Each line of the records below needs repeating exactly. Skip the pictures.
═══ Material to process ═══
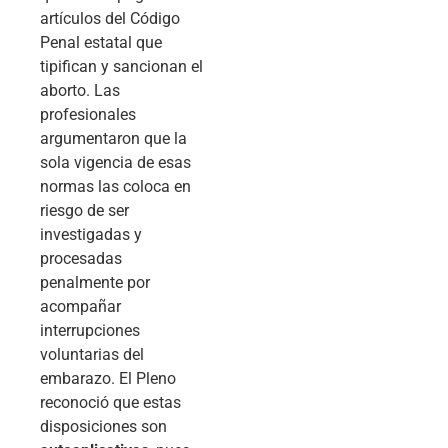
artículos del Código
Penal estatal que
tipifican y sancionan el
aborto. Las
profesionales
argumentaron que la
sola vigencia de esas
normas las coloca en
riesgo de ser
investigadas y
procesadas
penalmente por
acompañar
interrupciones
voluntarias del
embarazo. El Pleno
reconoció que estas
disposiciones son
═══
■ Finished exercise
artículos del Código
Penal estatal que
tipifican y sancionan el
aborto. Las
profesionales
argumentaron que la
sola vigencia de esas
normas las coloca en
riesgo de ser
investigadas y
procesadas
penalmente por
acompañar
interrupciones
voluntarias del
embarazo. El Pleno
reconoció que estas
disposiciones son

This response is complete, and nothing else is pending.